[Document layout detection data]
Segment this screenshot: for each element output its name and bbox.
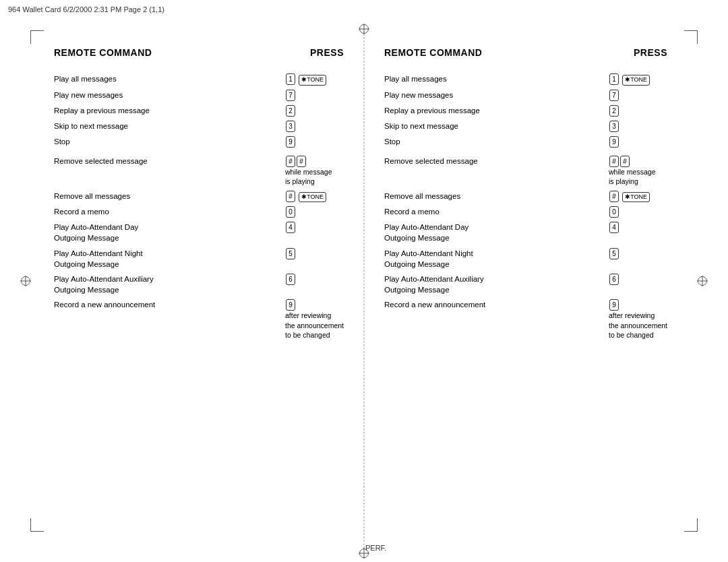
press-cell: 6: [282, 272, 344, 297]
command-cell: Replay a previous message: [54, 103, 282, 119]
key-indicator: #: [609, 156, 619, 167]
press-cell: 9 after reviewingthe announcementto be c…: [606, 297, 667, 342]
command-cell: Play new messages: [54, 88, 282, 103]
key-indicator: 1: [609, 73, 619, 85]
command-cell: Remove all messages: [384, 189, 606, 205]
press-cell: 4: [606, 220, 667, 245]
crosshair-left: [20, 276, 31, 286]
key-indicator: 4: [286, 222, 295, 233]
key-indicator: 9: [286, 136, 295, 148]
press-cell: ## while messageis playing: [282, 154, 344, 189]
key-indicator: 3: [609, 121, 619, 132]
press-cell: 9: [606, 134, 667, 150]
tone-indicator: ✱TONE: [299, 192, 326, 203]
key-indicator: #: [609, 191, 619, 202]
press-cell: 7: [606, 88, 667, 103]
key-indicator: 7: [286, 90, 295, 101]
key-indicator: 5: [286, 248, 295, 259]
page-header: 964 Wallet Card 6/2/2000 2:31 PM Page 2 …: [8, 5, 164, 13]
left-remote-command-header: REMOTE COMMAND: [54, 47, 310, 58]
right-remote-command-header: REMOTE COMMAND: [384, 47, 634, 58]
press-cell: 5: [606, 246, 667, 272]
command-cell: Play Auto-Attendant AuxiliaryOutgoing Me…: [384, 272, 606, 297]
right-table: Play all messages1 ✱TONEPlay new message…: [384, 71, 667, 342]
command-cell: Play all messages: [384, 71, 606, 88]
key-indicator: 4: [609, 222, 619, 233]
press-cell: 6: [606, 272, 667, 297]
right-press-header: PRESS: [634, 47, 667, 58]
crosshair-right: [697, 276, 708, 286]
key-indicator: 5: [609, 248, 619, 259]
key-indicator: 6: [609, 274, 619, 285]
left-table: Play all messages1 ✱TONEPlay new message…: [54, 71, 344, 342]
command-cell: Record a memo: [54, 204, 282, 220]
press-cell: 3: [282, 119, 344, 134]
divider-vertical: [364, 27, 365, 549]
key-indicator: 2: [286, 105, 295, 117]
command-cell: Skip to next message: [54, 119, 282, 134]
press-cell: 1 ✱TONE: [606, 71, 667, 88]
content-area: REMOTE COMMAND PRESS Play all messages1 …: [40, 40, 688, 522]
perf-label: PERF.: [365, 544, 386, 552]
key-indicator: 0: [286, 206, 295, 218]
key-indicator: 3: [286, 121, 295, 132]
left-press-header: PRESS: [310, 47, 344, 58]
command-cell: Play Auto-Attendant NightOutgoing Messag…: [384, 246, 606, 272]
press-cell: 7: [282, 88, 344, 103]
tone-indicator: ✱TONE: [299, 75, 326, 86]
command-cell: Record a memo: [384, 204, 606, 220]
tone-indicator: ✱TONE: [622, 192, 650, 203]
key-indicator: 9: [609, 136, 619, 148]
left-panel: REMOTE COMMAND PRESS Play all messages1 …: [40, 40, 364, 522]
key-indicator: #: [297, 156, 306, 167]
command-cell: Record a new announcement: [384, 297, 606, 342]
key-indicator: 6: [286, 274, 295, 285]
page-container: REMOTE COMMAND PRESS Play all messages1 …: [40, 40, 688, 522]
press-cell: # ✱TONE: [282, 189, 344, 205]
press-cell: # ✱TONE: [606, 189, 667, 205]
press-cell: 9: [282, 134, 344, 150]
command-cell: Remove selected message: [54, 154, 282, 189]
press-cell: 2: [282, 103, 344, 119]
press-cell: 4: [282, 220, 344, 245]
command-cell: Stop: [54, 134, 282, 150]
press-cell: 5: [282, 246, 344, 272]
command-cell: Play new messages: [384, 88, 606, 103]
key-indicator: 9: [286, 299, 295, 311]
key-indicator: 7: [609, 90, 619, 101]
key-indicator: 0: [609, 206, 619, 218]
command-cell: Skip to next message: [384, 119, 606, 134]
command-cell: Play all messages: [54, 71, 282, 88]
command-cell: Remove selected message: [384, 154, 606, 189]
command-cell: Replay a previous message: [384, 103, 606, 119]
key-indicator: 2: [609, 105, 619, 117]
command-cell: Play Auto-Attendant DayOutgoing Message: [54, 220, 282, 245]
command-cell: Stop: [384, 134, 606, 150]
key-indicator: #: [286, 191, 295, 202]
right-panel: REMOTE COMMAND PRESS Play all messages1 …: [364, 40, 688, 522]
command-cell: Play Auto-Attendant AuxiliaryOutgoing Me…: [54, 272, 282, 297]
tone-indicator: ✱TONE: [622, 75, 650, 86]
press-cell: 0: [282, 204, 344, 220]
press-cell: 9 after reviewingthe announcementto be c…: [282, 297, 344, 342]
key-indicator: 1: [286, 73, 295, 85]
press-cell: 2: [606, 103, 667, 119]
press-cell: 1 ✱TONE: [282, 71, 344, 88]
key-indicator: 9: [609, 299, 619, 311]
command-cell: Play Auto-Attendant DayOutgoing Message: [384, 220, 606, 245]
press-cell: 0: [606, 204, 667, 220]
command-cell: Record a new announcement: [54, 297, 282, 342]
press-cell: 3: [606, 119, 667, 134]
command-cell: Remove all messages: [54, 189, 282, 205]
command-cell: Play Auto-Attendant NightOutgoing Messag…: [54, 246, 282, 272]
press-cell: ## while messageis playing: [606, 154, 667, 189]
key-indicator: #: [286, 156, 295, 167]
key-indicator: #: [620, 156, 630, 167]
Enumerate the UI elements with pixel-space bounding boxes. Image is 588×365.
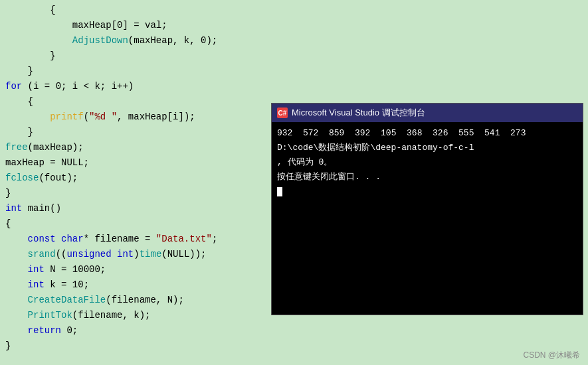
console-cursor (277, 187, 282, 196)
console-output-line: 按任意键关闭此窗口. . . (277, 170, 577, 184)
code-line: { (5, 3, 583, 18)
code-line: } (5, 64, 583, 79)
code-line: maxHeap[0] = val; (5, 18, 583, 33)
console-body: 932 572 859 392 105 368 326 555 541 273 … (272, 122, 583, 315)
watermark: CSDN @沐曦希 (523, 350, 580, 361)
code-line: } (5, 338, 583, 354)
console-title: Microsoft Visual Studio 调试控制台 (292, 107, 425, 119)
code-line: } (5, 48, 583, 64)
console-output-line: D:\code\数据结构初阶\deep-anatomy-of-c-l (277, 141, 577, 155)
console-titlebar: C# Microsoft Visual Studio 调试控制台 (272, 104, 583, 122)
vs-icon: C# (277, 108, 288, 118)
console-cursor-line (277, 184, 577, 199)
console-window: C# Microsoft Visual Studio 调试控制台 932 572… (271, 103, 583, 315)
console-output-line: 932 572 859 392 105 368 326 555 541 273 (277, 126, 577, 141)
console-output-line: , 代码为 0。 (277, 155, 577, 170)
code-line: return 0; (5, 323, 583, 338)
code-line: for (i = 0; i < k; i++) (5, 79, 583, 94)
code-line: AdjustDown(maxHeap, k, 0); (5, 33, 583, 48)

--- Assigned task ---
Match on "left": copy every line in the records that has it.

--- Output ---
crosshair-left: [20, 276, 31, 286]
left-remote-command-header: REMOTE COMMAND: [54, 47, 310, 58]
left-table: Play all messages1 ✱TONEPlay new message…: [54, 71, 344, 342]
left-press-header: PRESS: [310, 47, 344, 58]
left-panel: REMOTE COMMAND PRESS Play all messages1 …: [40, 40, 364, 522]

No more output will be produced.